To the Situationist International, and to Guy Debord who wrote the original
Theory of the Derive the fact that drifts were performed by individuals
or by groups had little to do with their overall role to play in the broader
social and political aims of the S.I. Debord even offers advice as to the numbers
of people who at a time should undertake drifts. It is worth considering that
these were not trivial tasks, and could go on for weeks and months at a time:
One can dérive alone, but all indications are that
the most fruitful numerical arrangement consists of
several small groups of two or three people who have reached the same level
of awareness, since
cross-checking these different groups' impressions makes it possible to arrive
at more objective conclusions. It is preferable for the composition of these
groups to change from one dérive to
another. With more than four or five participants, the specifically dérive
character rapidly diminishes, and in any case it is impossible for there to
be more than ten or twelve people without
the dérive fragmenting into several simultaneous dérives. The
practice of such subdivision is in
fact of great interest, but the difficulties it entails have so far prevented
it from being
organized on a sufficient scale.
Guy Debord, Theory of the Derive, 1958
The issue of how many people should perform a derive is thus less important than the overall strategy of the activity itself and what it discovers about the city it is examining.

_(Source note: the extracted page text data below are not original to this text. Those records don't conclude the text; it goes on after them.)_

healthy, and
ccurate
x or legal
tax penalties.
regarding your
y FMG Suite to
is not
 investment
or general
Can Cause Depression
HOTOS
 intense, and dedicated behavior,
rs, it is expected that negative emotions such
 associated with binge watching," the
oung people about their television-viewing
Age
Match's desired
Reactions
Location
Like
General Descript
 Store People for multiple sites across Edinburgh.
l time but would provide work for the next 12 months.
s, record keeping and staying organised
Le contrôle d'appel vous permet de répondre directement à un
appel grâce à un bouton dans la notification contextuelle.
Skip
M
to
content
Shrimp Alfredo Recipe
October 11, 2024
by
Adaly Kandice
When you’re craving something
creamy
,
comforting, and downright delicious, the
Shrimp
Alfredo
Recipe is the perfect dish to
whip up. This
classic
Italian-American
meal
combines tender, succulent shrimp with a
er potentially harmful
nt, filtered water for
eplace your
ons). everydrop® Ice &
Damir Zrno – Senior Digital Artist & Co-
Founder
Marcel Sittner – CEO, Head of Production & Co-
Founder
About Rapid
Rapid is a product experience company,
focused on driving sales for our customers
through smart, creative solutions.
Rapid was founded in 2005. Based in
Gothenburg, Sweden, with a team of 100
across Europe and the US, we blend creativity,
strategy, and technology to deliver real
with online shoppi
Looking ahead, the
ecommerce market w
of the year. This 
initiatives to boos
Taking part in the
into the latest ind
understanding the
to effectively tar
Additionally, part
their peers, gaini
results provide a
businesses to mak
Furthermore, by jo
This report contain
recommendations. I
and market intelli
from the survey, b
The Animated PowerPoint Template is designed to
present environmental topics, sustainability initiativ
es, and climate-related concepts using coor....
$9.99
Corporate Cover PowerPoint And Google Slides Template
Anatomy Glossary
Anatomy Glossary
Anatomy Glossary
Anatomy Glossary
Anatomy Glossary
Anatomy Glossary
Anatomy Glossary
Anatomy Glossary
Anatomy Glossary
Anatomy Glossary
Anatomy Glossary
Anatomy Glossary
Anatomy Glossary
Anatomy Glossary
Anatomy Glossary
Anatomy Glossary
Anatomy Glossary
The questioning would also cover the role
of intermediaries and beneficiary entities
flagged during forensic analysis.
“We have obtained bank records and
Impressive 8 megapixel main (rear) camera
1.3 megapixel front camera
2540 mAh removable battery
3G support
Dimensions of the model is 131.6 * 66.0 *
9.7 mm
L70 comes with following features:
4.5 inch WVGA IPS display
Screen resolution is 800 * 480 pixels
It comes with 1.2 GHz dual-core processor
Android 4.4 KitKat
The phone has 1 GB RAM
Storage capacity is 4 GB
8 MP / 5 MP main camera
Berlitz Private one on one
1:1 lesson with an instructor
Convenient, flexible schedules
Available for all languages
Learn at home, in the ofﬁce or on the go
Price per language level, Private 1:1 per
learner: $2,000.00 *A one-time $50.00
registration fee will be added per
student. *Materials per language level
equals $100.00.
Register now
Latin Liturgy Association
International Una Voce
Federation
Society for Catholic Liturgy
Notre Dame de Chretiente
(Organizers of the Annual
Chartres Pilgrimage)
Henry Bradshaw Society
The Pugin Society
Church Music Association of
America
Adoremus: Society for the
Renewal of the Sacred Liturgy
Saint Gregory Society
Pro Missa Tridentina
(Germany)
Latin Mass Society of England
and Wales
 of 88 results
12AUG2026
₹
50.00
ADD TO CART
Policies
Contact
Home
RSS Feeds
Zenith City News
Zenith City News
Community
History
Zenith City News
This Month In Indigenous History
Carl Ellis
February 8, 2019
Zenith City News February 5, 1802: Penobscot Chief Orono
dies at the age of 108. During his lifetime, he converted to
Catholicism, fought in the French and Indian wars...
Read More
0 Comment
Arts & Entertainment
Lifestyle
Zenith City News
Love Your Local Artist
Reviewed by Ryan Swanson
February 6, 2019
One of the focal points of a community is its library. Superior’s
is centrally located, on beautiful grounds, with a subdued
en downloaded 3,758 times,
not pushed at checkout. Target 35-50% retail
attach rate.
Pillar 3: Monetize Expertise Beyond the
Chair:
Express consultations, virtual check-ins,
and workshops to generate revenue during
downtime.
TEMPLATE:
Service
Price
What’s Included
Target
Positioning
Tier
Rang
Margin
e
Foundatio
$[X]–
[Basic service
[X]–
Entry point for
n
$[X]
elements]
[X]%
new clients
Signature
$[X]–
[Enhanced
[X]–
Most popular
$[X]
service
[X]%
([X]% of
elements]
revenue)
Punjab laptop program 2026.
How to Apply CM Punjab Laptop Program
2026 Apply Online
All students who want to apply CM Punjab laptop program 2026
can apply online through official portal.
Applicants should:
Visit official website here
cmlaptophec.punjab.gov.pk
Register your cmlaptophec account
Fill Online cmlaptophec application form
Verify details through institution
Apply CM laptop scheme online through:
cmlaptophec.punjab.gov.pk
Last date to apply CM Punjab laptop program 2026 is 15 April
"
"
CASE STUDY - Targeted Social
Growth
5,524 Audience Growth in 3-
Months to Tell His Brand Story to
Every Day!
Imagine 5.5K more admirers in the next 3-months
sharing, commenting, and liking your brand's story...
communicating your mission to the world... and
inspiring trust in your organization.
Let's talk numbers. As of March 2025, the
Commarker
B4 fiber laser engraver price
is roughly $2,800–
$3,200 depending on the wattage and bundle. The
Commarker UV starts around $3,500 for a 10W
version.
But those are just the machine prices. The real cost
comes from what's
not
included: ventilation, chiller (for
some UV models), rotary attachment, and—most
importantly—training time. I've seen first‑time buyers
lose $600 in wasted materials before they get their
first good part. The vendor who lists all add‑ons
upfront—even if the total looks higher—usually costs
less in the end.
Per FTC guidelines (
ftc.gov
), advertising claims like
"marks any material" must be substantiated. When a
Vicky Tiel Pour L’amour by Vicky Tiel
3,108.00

Similarities between Situationist representations of 'drift' through parts of Paris and the EMU WEBGRID. Both share a sense of 'clustering' - where regions indicate areas of interest (e.g. around the centre of the grid). Like drifters through a European city, an EMU WEBGRID user can migrate to any other position on the grid.
The promises of the derive, the experience of traversing urban space to sense
ones own liberty are deeply inherent in the web grid proposal. The principle
of getting up and moving was very much a central idea in the EMU
WEB GRID. Users were to feel they could go and relocate to a different place
if they felt there was more happening there, and at the same time
could hang on to their original dot position. The idea that you
have to look around, explore, drift on the grid to see what others are doing
transposes the idea of the derive into the process of browsing the actual city.
Just as a person drifts around a real city, users, and visitors alike can browse
around the grid of EMU, looking for others of like mind, or somewhere to locate
themselves relative to some feature, or lack of features, whatever the case
may be. The idea of being free to wander within the space is key to its structure
and organization. The idea of the grid itself being scalable, able to grow or
diminish with the desires of the population is also a central Situationist idea.
Casio Watch Camera Pictures.
The below black and white pictures were taken using a casio watch camera. The camera takes 120 x 120 black and white pixel images and uses the watch battery to power the camera and to store the pictures (up to 100) in the camera's memory. The camera can be worn on the body at all times, enabling the photography of urban space to occur anywhere and anytime, light levels allowing.
Visual Memory Augmentation
The process of recording one's passage through urban space and uploading these images regularly to a desktop computer enables the memory of the user to be augmented. Interesting visual aspects of the urban landscape need never be totally fleeting, one's chance encounters with events, places and people can be simply recorded for later consideration.